In this debut self-help memoir, a lifelong asthmatic rediscovers his love of bicycling, which he connects to life lessons.
While attending elementary school in the 1970s, Guerra loved football, but he struggled with annual bouts of tonsillitis. Spurred on by his coach, he succeeded in tackling players much larger than he was until middle school, when his classmates finally outgrew him. He also suffered from then-undiagnosed exercise-induced asthma, which dealt a further blow to his confidence. As a result, he didn’t take up sports again until he was in his 30s; this time, it was cycling, because of his fond memories of riding as a young man. Overweight, saddled with a sedentary job that he hated, and feeling unattractive (“I looked like a doughboy,” he writes), Guerra not only decided to shed the pounds but also to leave his high-salaried job.
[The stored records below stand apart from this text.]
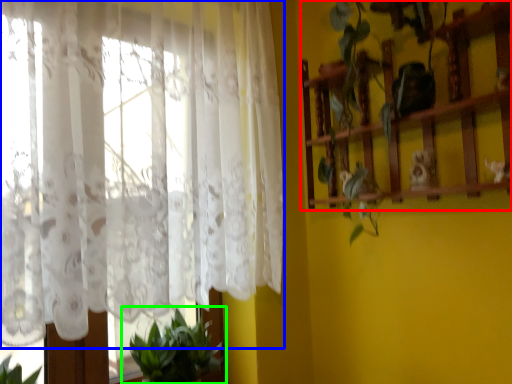 Question: Which object is positioned farthest from shelf (highlighted by a red box)? Select from curtain (highlighted by a blue box) and houseplant (highlighted by a green box).

Choices:
 (A) curtain
 (B) houseplant

Answer: (B) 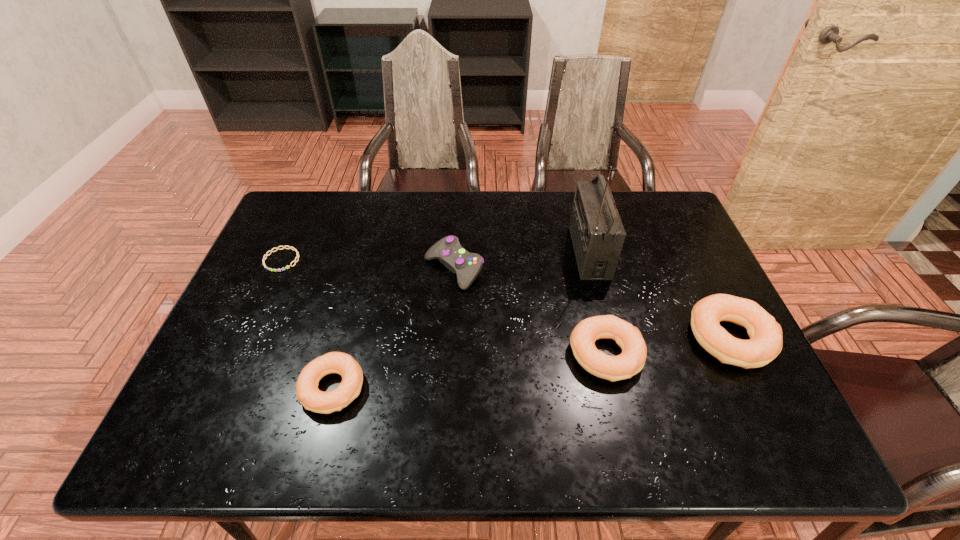 Locate an element on the screen. Image resolution: width=960 pixels, height=540 pixels. free region that satisfies the following two spatial constraints: 1. on the surface of the bracelet showing star-shaped elements; 2. on the right side of the second bagel from right to left is located at coordinates (239, 354).

The width and height of the screenshot is (960, 540). I want to click on vacant area in the image that satisfies the following two spatial constraints: 1. on the surface of the bracelet showing star-shaped elements; 2. on the right side of the second shortest object, so click(225, 388).

This screenshot has width=960, height=540. In order to click on free spot that satisfies the following two spatial constraints: 1. on the surface of the bracelet showing star-shaped elements; 2. on the right side of the second shortest bagel in this screenshot , I will do `click(239, 354)`.

Find the location of a particular element. This screenshot has width=960, height=540. vacant point that satisfies the following two spatial constraints: 1. on the surface of the second object from left to right showing star-shaped elements; 2. on the left side of the shortest object is located at coordinates (225, 388). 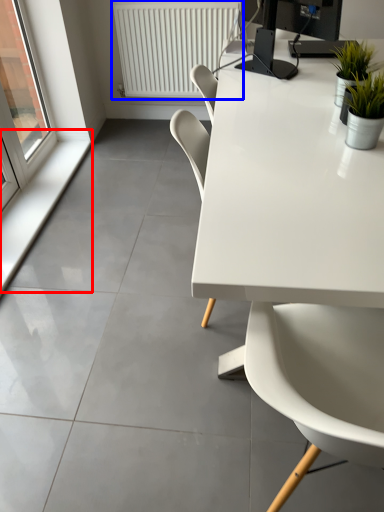 Question: Which object is further to the camera taking this photo, window sill (highlighted by a red box) or radiator (highlighted by a blue box)?

Choices:
 (A) window sill
 (B) radiator

Answer: (B) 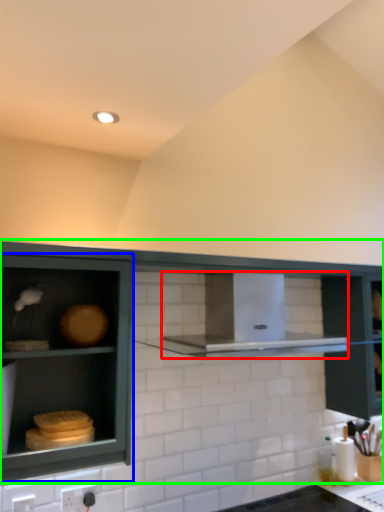 Question: Considering the real-world distances, which object is farthest from vent (highlighted by a red box)? cabinetry (highlighted by a blue box) or cabinetry (highlighted by a green box)?

Choices:
 (A) cabinetry
 (B) cabinetry

Answer: (A) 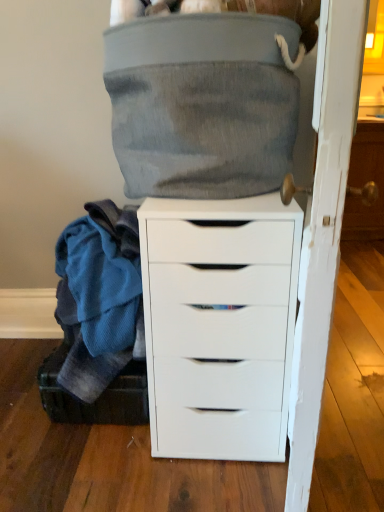 Question: Looking at their shapes, would you say black fabric shoe box at lower left is wider or thinner than white wood door at right?

Choices:
 (A) wide
 (B) thin

Answer: (A)

Question: From their relative heights in the image, would you say black fabric shoe box at lower left is taller or shorter than white wood door at right?

Choices:
 (A) tall
 (B) short

Answer: (B)

Question: Considering the real-world distances, which object is farthest from the white matte chest of drawers at center?

Choices:
 (A) black fabric shoe box at lower left
 (B) white wood door at right

Answer: (A)

Question: Which object is positioned farthest from the white matte chest of drawers at center?

Choices:
 (A) black fabric shoe box at lower left
 (B) white wood door at right

Answer: (A) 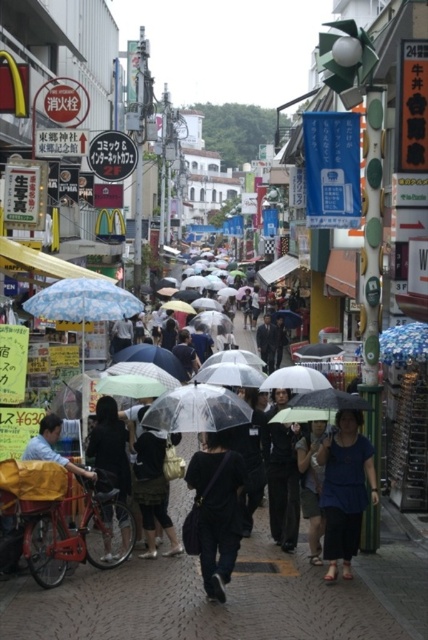 You are a delivery person who needs to carry both the black matte bag at center and the dark blue fabric shirt at center. Which item should you pick up first if you want to carry the larger item first?

The black matte bag at center is bigger than the dark blue fabric shirt at center, so you should pick up the black matte bag at center first. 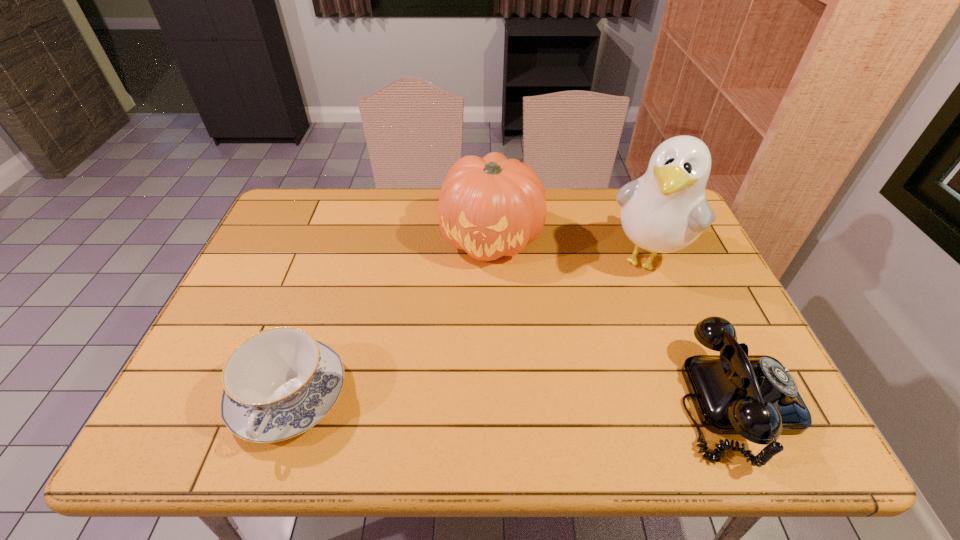 Identify the location of object that is at the far right corner. This screenshot has width=960, height=540. (665, 210).

The image size is (960, 540). Find the location of `object at the near right corner`. object at the near right corner is located at coordinates (755, 396).

At what (x,y) coordinates should I click in order to perform the action: click on vacant space at the far edge of the desktop. Please return your answer as a coordinate pair (x, y). Looking at the image, I should click on (585, 192).

Identify the location of vacant area at the near edge of the desktop. The image size is (960, 540). (486, 377).

This screenshot has height=540, width=960. In the image, there is a desktop. Find the location of `vacant area at the left edge`. vacant area at the left edge is located at coordinates (274, 245).

This screenshot has width=960, height=540. I want to click on vacant space at the far left corner of the desktop, so click(x=316, y=219).

This screenshot has width=960, height=540. In order to click on unoccupied area between the third tallest object and the pumpkin in this screenshot , I will do `click(613, 320)`.

I want to click on vacant space that's between the tallest object and the third tallest object, so click(692, 329).

Identify the location of free space between the second tallest object and the leftmost object. The image size is (960, 540). tap(390, 318).

The image size is (960, 540). In order to click on vacant area between the tallest object and the telephone in this screenshot , I will do `click(692, 329)`. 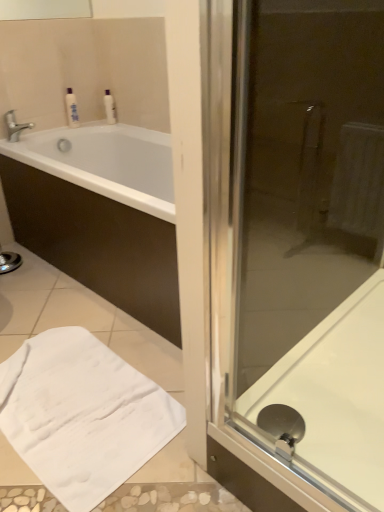 The width and height of the screenshot is (384, 512). Describe the element at coordinates (71, 109) in the screenshot. I see `white glossy bottle at upper left, the 2th toiletry when ordered from right to left` at that location.

Locate an element on the screen. The image size is (384, 512). white glossy bathtub at upper left is located at coordinates click(101, 214).

This screenshot has height=512, width=384. Describe the element at coordinates (101, 214) in the screenshot. I see `white glossy bathtub at upper left` at that location.

I want to click on silver metallic faucet at upper left, so click(x=15, y=126).

Describe the element at coordinates (82, 415) in the screenshot. I see `white soft towel at lower left` at that location.

I want to click on white glossy bottle at upper left, the 2th toiletry when ordered from right to left, so click(x=71, y=109).

At what (x,y) coordinates should I click in order to perform the action: click on bathtub that is under the silver metallic faucet at upper left (from a real-world perspective). Please return your answer as a coordinate pair (x, y). Looking at the image, I should click on (101, 214).

Based on the photo, which object is more forward, white glossy bathtub at upper left or silver metallic faucet at upper left?

Positioned in front is white glossy bathtub at upper left.

Between white glossy bathtub at upper left and silver metallic faucet at upper left, which one has smaller size?

With smaller size is silver metallic faucet at upper left.

From the image's perspective, is white glossy bathtub at upper left located above or below silver metallic faucet at upper left?

white glossy bathtub at upper left is situated lower than silver metallic faucet at upper left in the image.

Consider the image. Which of these two, white glossy bottle at upper left, the first toiletry viewed from the left, or white glossy bath at right, stands taller?

white glossy bath at right.

Is white glossy bottle at upper left, the first toiletry viewed from the left, facing towards white glossy bath at right?

Yes, white glossy bottle at upper left, the first toiletry viewed from the left, is aimed at white glossy bath at right.

Is white glossy bottle at upper left, the 2th toiletry when ordered from right to left, not close to white glossy bath at right?

That's right, there is a large distance between white glossy bottle at upper left, the 2th toiletry when ordered from right to left, and white glossy bath at right.

Does white glossy bottle at upper left, the 2th toiletry when ordered from right to left, have a greater width compared to white glossy bath at right?

In fact, white glossy bottle at upper left, the 2th toiletry when ordered from right to left, might be narrower than white glossy bath at right.

Based on the photo, is white glossy bottle at upper left, acting as the 1th toiletry starting from the right, at the back of white soft towel at lower left?

No, white soft towel at lower left's orientation is not away from white glossy bottle at upper left, acting as the 1th toiletry starting from the right.

Who is shorter, white soft towel at lower left or white glossy bottle at upper left, which is the 2th toiletry from left to right?

Standing shorter between the two is white soft towel at lower left.

In the image, is white soft towel at lower left positioned in front of or behind white glossy bottle at upper left, acting as the 1th toiletry starting from the right?

Clearly, white soft towel at lower left is in front of white glossy bottle at upper left, acting as the 1th toiletry starting from the right.

Is white glossy bottle at upper left, which is the 2th toiletry from left to right, positioned beyond the bounds of white glossy bathtub at upper left?

That's correct, white glossy bottle at upper left, which is the 2th toiletry from left to right, is outside of white glossy bathtub at upper left.

From the white glossy bathtub at upper left, count 2nd toiletrys backward and point to it. Please provide its 2D coordinates.

[(110, 106)]

Which is closer, (104, 99) or (128, 132)?

Clearly, point (104, 99) is more distant from the camera than point (128, 132).

Is point (107, 117) positioned after point (72, 108)?

That is True.

Does white glossy bottle at upper left, which is the 2th toiletry from left to right, turn towards white glossy bottle at upper left, the first toiletry viewed from the left?

No, white glossy bottle at upper left, which is the 2th toiletry from left to right, is not oriented towards white glossy bottle at upper left, the first toiletry viewed from the left.

Does white glossy bottle at upper left, which is the 2th toiletry from left to right, have a smaller size compared to white glossy bottle at upper left, the first toiletry viewed from the left?

Correct, white glossy bottle at upper left, which is the 2th toiletry from left to right, occupies less space than white glossy bottle at upper left, the first toiletry viewed from the left.

Based on the photo, is the surface of white glossy bottle at upper left, acting as the 1th toiletry starting from the right, in direct contact with white glossy bottle at upper left, the first toiletry viewed from the left?

No, white glossy bottle at upper left, acting as the 1th toiletry starting from the right, is not with white glossy bottle at upper left, the first toiletry viewed from the left.

From the image's perspective, is white soft towel at lower left located above or below white glossy bath at right?

white soft towel at lower left is situated lower than white glossy bath at right in the image.

Could white glossy bath at right be considered to be inside white soft towel at lower left?

No, white soft towel at lower left does not contain white glossy bath at right.

Does white soft towel at lower left have a greater height compared to white glossy bath at right?

No.

Considering the positions of points (67, 342) and (242, 400), is point (67, 342) closer to camera compared to point (242, 400)?

No, it is not.

Could you tell me if white glossy bath at right is turned towards white soft towel at lower left?

No, white glossy bath at right is not aimed at white soft towel at lower left.

Looking at this image, which object is further away from the camera taking this photo, white glossy bath at right or white soft towel at lower left?

white soft towel at lower left is more distant.

Can you see white glossy bath at right touching white soft towel at lower left?

No.

I want to click on bathtub below the silver metallic faucet at upper left (from a real-world perspective), so click(x=101, y=214).

Where is `the 1st toiletry above the white glossy bath at right (from the image's perspective)`? the 1st toiletry above the white glossy bath at right (from the image's perspective) is located at coordinates tap(71, 109).

Which object lies further to the anchor point white soft towel at lower left, silver metallic faucet at upper left or white glossy bath at right?

silver metallic faucet at upper left is further to white soft towel at lower left.

From the image, which object appears to be nearer to white glossy bathtub at upper left, silver metallic faucet at upper left or white soft towel at lower left?

Based on the image, white soft towel at lower left appears to be nearer to white glossy bathtub at upper left.

From the image, which object appears to be farther from white soft towel at lower left, white glossy bottle at upper left, the first toiletry viewed from the left, or white glossy bottle at upper left, which is the 2th toiletry from left to right?

Among the two, white glossy bottle at upper left, which is the 2th toiletry from left to right, is located further to white soft towel at lower left.

Considering their positions, is white glossy bath at right positioned closer to white glossy bottle at upper left, which is the 2th toiletry from left to right, than white soft towel at lower left?

white soft towel at lower left lies closer to white glossy bottle at upper left, which is the 2th toiletry from left to right, than the other object.

Looking at the image, which one is located closer to white soft towel at lower left, silver metallic faucet at upper left or white glossy bathtub at upper left?

white glossy bathtub at upper left.

When comparing their distances from white soft towel at lower left, does white glossy bottle at upper left, acting as the 1th toiletry starting from the right, or white glossy bathtub at upper left seem closer?

Based on the image, white glossy bathtub at upper left appears to be nearer to white soft towel at lower left.

Which object lies further to the anchor point white glossy bottle at upper left, which is the 2th toiletry from left to right, silver metallic faucet at upper left or white soft towel at lower left?

white soft towel at lower left is further to white glossy bottle at upper left, which is the 2th toiletry from left to right.

When comparing their distances from white soft towel at lower left, does white glossy bathtub at upper left or white glossy bottle at upper left, which is the 2th toiletry from left to right, seem further?

The object further to white soft towel at lower left is white glossy bottle at upper left, which is the 2th toiletry from left to right.

Find the location of a particular element. Image resolution: width=384 pixels, height=512 pixels. bathtub between white glossy bath at right and white glossy bottle at upper left, which is the 2th toiletry from left to right, in the front-back direction is located at coordinates (101, 214).

Find the location of a particular element. This screenshot has height=512, width=384. tap between white glossy bathtub at upper left and white glossy bottle at upper left, the first toiletry viewed from the left, in the front-back direction is located at coordinates (15, 126).

At what (x,y) coordinates should I click in order to perform the action: click on tap between white glossy bottle at upper left, which is the 2th toiletry from left to right, and white soft towel at lower left in the up-down direction. Please return your answer as a coordinate pair (x, y). Image resolution: width=384 pixels, height=512 pixels. Looking at the image, I should click on (15, 126).

I want to click on tap between white glossy bath at right and white glossy bottle at upper left, acting as the 1th toiletry starting from the right, from front to back, so click(x=15, y=126).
Drawing on retirement funds, he reinvented himself as a trainer, speaker, and writer. He also embarked on harrowing cycling challenges that required him to push his limits. Despite all of the back story, however, this book isn’t intended solely as a memoir, but also a self-help guide. The author quotes Albert Einstein (in the title) and motivational authors Dr. Wayne Dyer and Jack Canfield, among others. He concludes each chapter with “René’s Rules for the Road” which reiterate points, offer self-reflection exercises, and suggest techniques for living in the moment (“Don’t allow your ego to keep you from moving forward in your journey”). Overall, Guerra is a highly engaging storyteller, and he successfully draws parallels between lessons he’s learned while cycling and his optimistic outlook on life. The account of his mother’s death in 2016 and of being surrounded by butterflies on an exhausting multiday ride are particularly touching. He often references God throughout the text, but in an expansive, undogmatic way. However, in Chapter 11, Guerra quotes several testimonials from friends that could have been more organically woven into previous chapters.
An earnest, uplifting self-help work that concludes awkwardly.